Ainsi, un container rempli de chutes de délignage d’Angélique représente un volume d’encombrement de 22,5 m³. Après application du coefficient de conversion spécifique (0,5 pour les chutes de délignage), le volume plein est ramené à 11,25 m³, soit une masse totale d’environ 11,72 tonnes en bois vert. De manière similaire, une benne de copeaux de Gonfolos, mesurant 6,98 m³ en volume apparent, correspond à une masse de 0,92 tonne lorsque le taux d’humidité est de 12 %.
Plus significatif encore, un silo de stockage de plaquettes d’Angélique, d’un volume apparent de 215,99 m³, représente une masse de 77,57 tonnes de plaquettes à 35 % d’humidité sur brut, après application des coefficients de conversion adaptés.

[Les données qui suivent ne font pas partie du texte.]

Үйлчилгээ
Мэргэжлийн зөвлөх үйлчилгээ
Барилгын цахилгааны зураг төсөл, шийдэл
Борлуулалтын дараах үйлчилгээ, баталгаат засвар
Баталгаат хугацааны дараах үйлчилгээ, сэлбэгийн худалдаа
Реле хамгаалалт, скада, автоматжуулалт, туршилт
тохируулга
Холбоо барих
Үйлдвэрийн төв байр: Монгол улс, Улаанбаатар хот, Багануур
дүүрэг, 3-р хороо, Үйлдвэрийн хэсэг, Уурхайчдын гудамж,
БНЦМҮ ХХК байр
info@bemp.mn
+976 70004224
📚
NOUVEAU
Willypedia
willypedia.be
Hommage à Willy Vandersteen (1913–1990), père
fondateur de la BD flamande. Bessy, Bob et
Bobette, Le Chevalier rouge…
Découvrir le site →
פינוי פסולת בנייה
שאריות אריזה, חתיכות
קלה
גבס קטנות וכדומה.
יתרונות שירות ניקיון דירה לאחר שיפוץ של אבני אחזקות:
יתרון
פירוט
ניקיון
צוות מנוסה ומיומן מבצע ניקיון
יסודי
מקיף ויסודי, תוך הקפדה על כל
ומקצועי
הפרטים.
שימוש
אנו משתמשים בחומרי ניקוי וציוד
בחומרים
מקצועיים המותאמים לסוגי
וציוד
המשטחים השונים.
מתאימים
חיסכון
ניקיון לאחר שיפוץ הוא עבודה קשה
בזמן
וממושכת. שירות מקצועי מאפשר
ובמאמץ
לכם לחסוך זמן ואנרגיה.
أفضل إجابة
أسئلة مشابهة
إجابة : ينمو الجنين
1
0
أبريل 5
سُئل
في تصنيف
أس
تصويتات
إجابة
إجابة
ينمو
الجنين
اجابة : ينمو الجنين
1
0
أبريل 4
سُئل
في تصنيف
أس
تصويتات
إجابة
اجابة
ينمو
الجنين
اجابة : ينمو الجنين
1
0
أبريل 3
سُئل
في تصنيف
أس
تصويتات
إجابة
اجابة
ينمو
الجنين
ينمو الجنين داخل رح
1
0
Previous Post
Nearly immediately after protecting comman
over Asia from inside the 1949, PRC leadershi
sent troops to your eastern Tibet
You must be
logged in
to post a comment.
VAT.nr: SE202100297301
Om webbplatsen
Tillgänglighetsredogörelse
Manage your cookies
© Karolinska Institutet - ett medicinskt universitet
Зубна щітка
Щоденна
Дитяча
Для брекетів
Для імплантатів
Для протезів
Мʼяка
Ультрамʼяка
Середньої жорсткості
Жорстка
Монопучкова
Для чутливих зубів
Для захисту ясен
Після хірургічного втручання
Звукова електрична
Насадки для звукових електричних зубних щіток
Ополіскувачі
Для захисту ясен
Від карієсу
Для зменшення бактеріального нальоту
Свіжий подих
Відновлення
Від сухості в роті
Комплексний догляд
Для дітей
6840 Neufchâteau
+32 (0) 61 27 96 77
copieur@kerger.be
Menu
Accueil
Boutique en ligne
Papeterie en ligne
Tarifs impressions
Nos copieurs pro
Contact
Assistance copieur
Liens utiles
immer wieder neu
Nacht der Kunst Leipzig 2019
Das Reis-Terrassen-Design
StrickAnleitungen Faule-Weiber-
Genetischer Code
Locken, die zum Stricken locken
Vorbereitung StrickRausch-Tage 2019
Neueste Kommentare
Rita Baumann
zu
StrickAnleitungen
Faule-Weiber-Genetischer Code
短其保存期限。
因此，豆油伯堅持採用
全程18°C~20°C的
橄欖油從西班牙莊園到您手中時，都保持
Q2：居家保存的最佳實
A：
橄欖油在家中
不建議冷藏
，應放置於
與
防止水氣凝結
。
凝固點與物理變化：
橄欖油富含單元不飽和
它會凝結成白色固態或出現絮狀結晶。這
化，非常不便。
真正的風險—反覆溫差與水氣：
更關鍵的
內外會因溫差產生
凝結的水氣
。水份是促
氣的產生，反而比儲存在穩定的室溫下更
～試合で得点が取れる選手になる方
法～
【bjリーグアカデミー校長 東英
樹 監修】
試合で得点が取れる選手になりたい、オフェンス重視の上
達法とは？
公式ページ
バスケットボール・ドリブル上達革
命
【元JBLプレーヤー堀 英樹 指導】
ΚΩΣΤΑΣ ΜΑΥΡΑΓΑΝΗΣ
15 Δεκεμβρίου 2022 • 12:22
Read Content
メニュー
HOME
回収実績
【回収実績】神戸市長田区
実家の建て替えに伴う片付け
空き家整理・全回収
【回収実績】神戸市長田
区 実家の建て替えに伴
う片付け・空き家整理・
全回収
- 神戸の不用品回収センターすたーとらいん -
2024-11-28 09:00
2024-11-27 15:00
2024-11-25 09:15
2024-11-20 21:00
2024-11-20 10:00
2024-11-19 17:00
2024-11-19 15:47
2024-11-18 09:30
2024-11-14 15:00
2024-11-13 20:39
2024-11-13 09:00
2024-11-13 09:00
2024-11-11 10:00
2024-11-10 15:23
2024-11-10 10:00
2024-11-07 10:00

Enfin, un grand tas de sciures sur parc, estimé à 392,70 m³ en volume apparent, atteint 186,78 tonnes de biomasse exploitable à 45 % d’humidité sur brut.
Ces données illustrent la capacité de la filière à constituer des stocks importants selon les infrastructures de stockage mises en œuvre. Elles démontrent également la nécessité de maîtriser parfaitement les facteurs de conversion pour sécuriser les transactions et optimiser les chaînes logistiques.
Un outil de référence pour les acteurs de la filière
D’un point de vue opérationnel, le travail réalisé par le CTBF Guyane constitue désormais une véritable référence métier pour l’ensemble des professionnels de la filière bois-énergie locale. Grâce à ces protocoles de calculs rigoureux et reproductibles, les exploitants forestiers, scieurs, producteurs d’énergie, transporteurs et bureaux d’études disposent d’un cadre commun facilitant les échanges et limitant les incertitudes commerciales.
Par ailleurs, ces référentiels techniques permettent également aux collectivités publiques et aux aménageurs de disposer d’outils fiables pour planifier le développement des capacités de production, calibrer les besoins en infrastructures logistiques et dimensionner les capacités de stockage adaptées aux futurs projets industriels.
En sécurisant ainsi l’évaluation des gisements et des stocks, cette méthodologie participe activement à la structuration progressive d’une filière bois-énergie cohérente, intégrée et économiquement viable sur le territoire guyanais.
RESSOURCE À CONSULTER :
Quantification des stocks de biocombustibles dérivés du bois
L’étude publiée par le CTBF Guyane, avec le concours financier de l’Europe, de la Collectivité Territoriale de Guyane, du CNES/CSG et d’INTERPROBOIS Guyane, fournit désormais aux acteurs locaux un socle technique indispensable pour exploiter de façon durable et optimisée le potentiel forestier du territoire.